そのイストが、初のマイナーチェンジを受け、ネッツ店専売車種として生まれ変わった。とはいうものの、さほど大きな変更はない。イメージを踏襲しながら、新グレードを追加したといったところに留まっている。売れているのだから、あえて大変更はいらない。現在若干薄いと言われる、若年層男性をキャッチしたいということで、スポーティさを強調したAグレードを投入したといったところなのだ。
上級クラスの快適性を向上
今回のマイナーチェンジで、いちばん変更点が多かったのがエクステリアである。従来ツートーンカラーとすることで、SUV風の雰囲気を出していたものを、フロント&リアバンパー、サイドマッドガードをボディ同色とすることで、車高を低く見せカタマリ感のあるものとしたのだ。前後のランプのデザインも変更することで、より上質感をアピールしようという作戦である。
また室内についても、センターメーターと、シート表皮のデザインが変更され、特にメーターはライト点灯時にハッキリと個性が主張されるものとなった。
そして新投入となったAグレードには、専用フロントグリルや専用バンパーが採用され、よりアグレッシブな雰囲気が強調されているというワケだ。
さらに、これは全グレードに向けての話だが、UVカットガラスを標準装備するなど、細かいところで快適性の向上が図られている。
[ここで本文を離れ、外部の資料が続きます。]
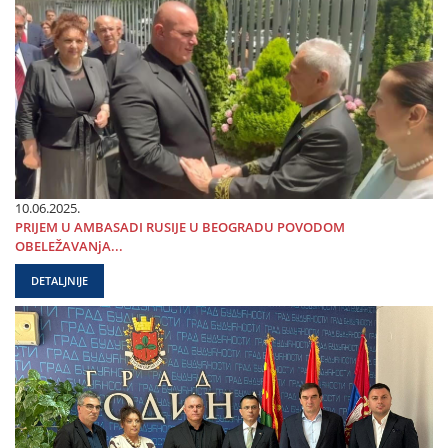
10.06.2025.
PRIЈEM U AMBASADI RUSIЈE U BEOGRADU POVODOM
OBELEŽAVANjA...
DETALJNIJE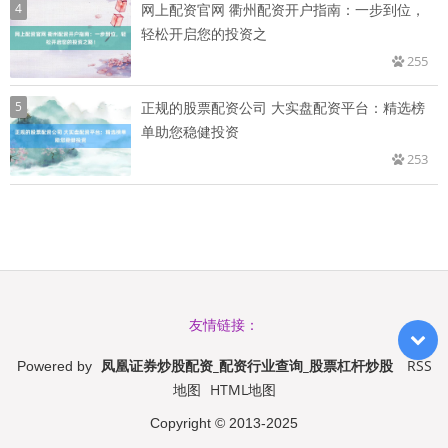
4
网上配资官网 衢州配资开户指南：一步到位，
轻松开启您的投资之
255
5
正规的股票配资公司 大实盘配资平台：精选榜
单助您稳健投资
253
友情链接：
凤凰证券炒股配资_配资行业查询_股票杠杆炒股
RSS
Powered by
地图
HTML地图
Copyright
© 2013-2025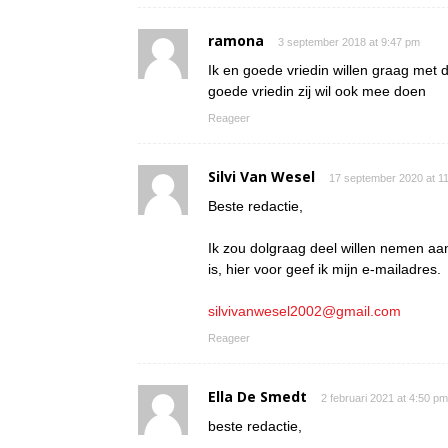
ramona
3 september 2018 at 9:47 pm
Ik en goede vriedin willen graag met
goede vriedin zij wil ook mee doen
Reageer
Silvi Van Wesel
17 september 2020 at 1
Beste redactie,
Ik zou dolgraag deel willen nemen aan 
is, hier voor geef ik mijn e-mailadres.
silvivanwesel2002@gmail.com
Reageer
Ella De Smedt
2 februari 2021 at 4:50 pm
beste redactie,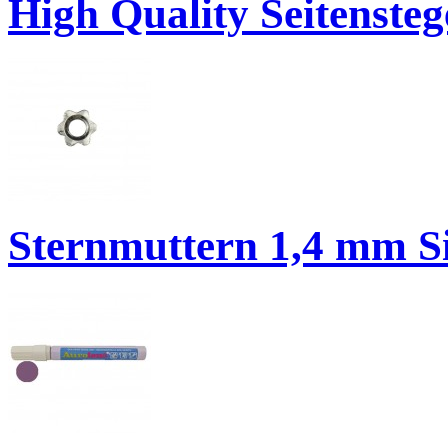
High Quality Seitenste
Sternmuttern 1,4 mm Si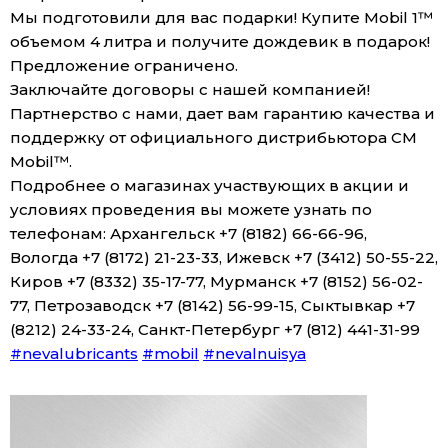
Мы подготовили для вас подарки! Купите Mobil 1™
объемом 4 литра и получите дождевик в подарок!
Предложение ограничено.
Заключайте договоры с нашей компанией!
Партнерство с нами, дает вам гарантию качества и
поддержку от официального дистрибьютора СМ
Mobil™.
Подробнее о магазинах участвующих в акции и
условиях проведения вы можете узнать по
телефонам: Архангельск +7 (8182) 66-66-96,
Вологда +7 (8172) 21-23-33, Ижевск +7 (3412) 50-55-22,
Киров +7 (8332) 35-17-77, Мурманск +7 (8152) 56-02-
77, Петрозаводск +7 (8142) 56-99-15, Сыктывкар +7
(8212) 24-33-24, Санкт-Петербург +7 (812) 441-31-99
#nevalubricants
#mobil
#nevalnuisya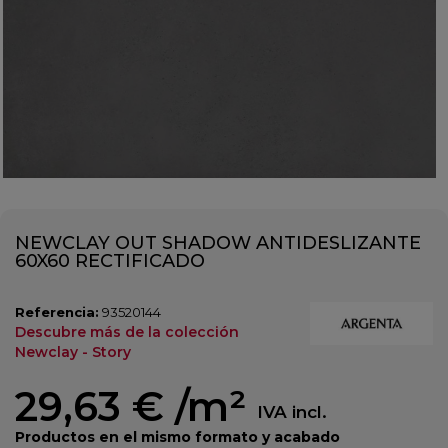
NEWCLAY OUT SHADOW ANTIDESLIZANTE
60X60 RECTIFICADO
Referencia:
93520144
Descubre más de la colección
Newclay - Story
29,63 €
/m²
IVA incl.
Productos en el mismo formato y acabado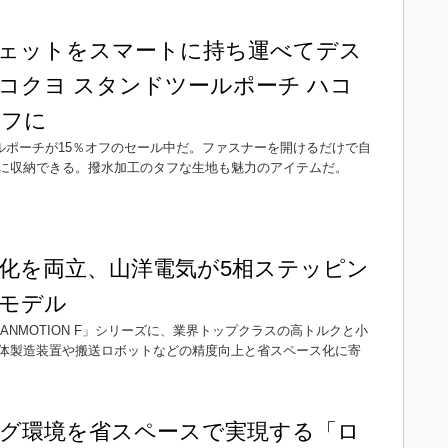
ェットをスマートに持ち運べてデス
コクヨ スタンドツールポーチ ハコ
オフに
ールポーチが15％オフのセール中だ。ファスナーを開けるだけで自
に収納できる。撥水加工のタフな生地も魅力のアイテムだ。
化を両立、山洋電気が5相ステッピン
モデル
NMOTION F」シリーズに、業界トップクラスの高トルクと小
体製造装置や搬送ロボットなどの精度向上と省スペース化に寄
グ環境を省スペースで実現する「ロ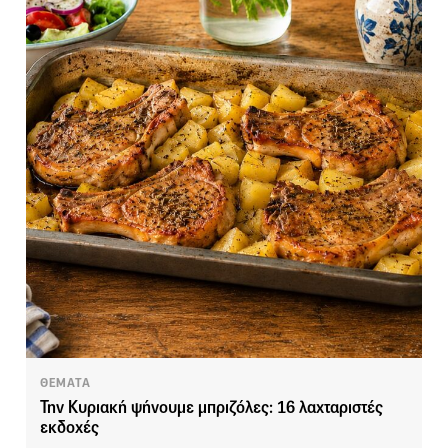
ΘΕΜΑΤΑ
Την Κυριακή ψήνουμε μπριζόλες: 16 λαχταριστές
εκδοχές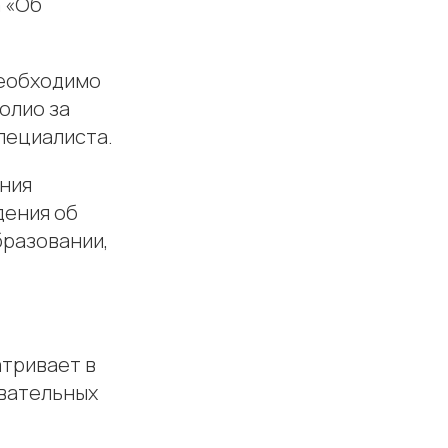
а «Об
необходимо
олио за
пециалиста.
ения
дения об
бразовании,
тривает в
овательных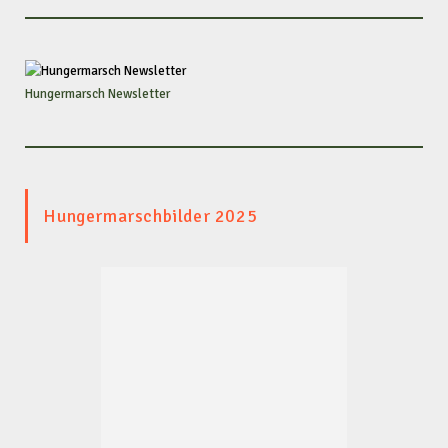
Hungermarsch Newsletter
Hungermarschbilder 2025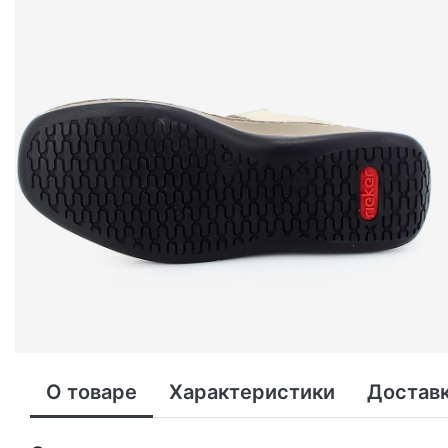
О товаре
Характеристики
Доставк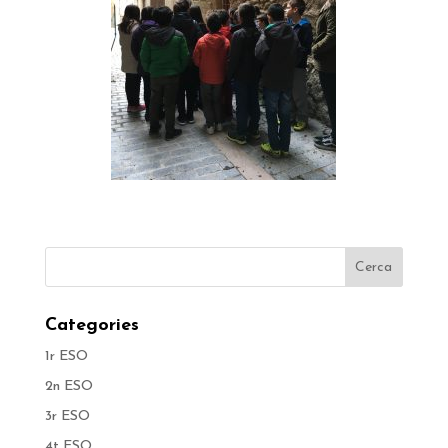
Categories
1r ESO
2n ESO
3r ESO
4t ESO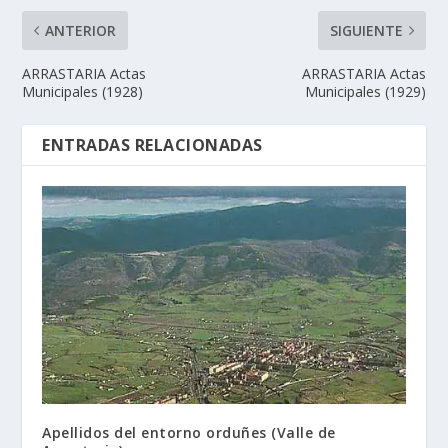
ANTERIOR
SIGUIENTE
ARRASTARIA Actas
ARRASTARIA Actas
Municipales (1928)
Municipales (1929)
ENTRADAS RELACIONADAS
Apellidos del entorno orduñes (Valle de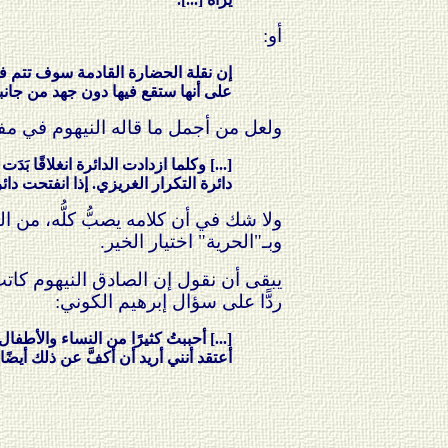
أو:
إن نقلة الحضارة القادمة سوف تتم ف
على أنها ستقع فيها دون جهد من جانبنا 
ولعل من أجمل ما قاله النيهوم في مف
[...] وكلما ازدادت الدائرة انغلاقًا بَ
دائرة التكرار الغريزي. إذا انفتحت دائر
ولا شك في أن كلامه يصبُّ كلُّه، من الن
وبـ"الحرية" اختيار الخير.
يبقى أن نقول إن الصادق النيهوم كاتب
ردًّا على سؤال إبرهيم الكوني:
[...] أحببتُ كثيرًا من النساء والأط
أعتقد أنني أريد أن أكفَّ عن ذلك أيضًا [.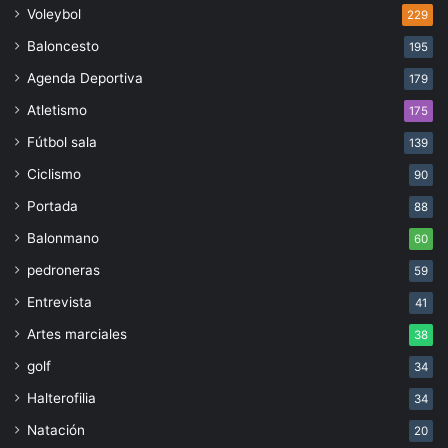
Voleybol
229
Baloncesto
195
Agenda Deportiva
179
Atletismo
175
Fútbol sala
139
Ciclismo
90
Portada
88
Balonmano
60
pedroneras
59
Entrevista
41
Artes marciales
38
golf
34
Halterofilia
34
Natación
20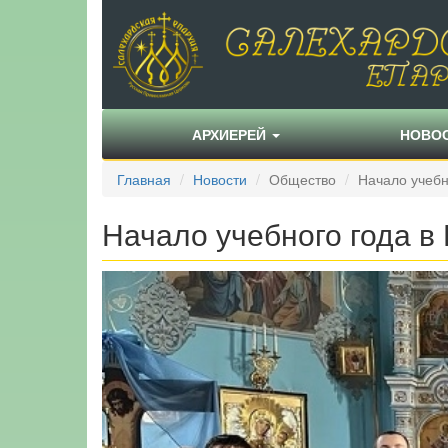
АРХИЕРЕЙ
НОВО
Главная
Новости
Общество
Начало учебн
Начало учебного года в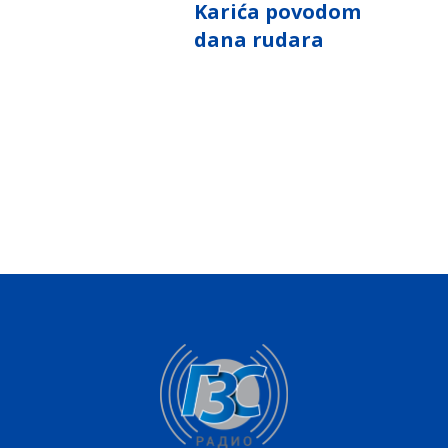
Karića povodom
dana rudara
しかし、元々上級車種としてデビューしているために、大幅な変更はしなくても満足と、考えたほうがいいだろう。
街中走りでは充分な走行パワー
実は従来からのF/Sといったグレードは、エンジンなどのパワートレイン、足回りにいたるまで、まったく変更がなされていないので、ここでは新投入となったAグレードに話を絞ることにしよう。
とはいえ、Aグレードも出力系はまったく同じである。唯一違いが持たされているのが、足回りだ。しかしこの足回り、従来ラインアップされていた、Lエディンションエアロパッケージの足回りとまったく同じだったりする。わかりやすく言うとFFは、1.3Lの足回り→1.5Lの足回り→ASの足回り、の3つが用意され、矢印の順で固められている。4WDにいたっては、足回りの設定はひとつだけなのだ。
しかしこれも、元々の完成度が高かったことの証だと言える。ちなみにいちばんハードだとされるASの足回りも、街中での走り出しは少々固めかな?と感じられるくらいで、しばらく乗っているとちょうどよさを感じるフィーリングといったくらいのもの。十分普段使いに対応できるレベルだ。
狙いどおり、ターゲットを広げられるか。
ハッキリ言ってしまえば、今回のマイナーチェンジは、マイナーチェンジの中でもかなり地味な変更だと言える。あえて、このレベルに留められたのは、なんたって今もって売れているからだと言っていい。
発売当初のコンセプト通り、ユーザー比率は女性のほうが高いし、また女性には年齢層問わず受けているからだ。そこにあえて若年男性を取ろうというのは欲張りかもしれないが、そのぶん全体的な質感が向上したのだから、女性にとっても文句はナイはず。ただし個人的には、あのSUV風のスタイリングだからこそ、よかったような気もするのだが…。
まぁデザインはあくまでも個人の好みの問題なので脇に置いておくとして、新投入となったAグレードもさほどハードな設定ではないために、普段は通勤やお買い物に、休日は高速やワインディグを使う遠出にという女性にも、十分にオススメできる。特にキビキビとした味付けを好む人には、こちらのほうが向いていると言っていいだろう。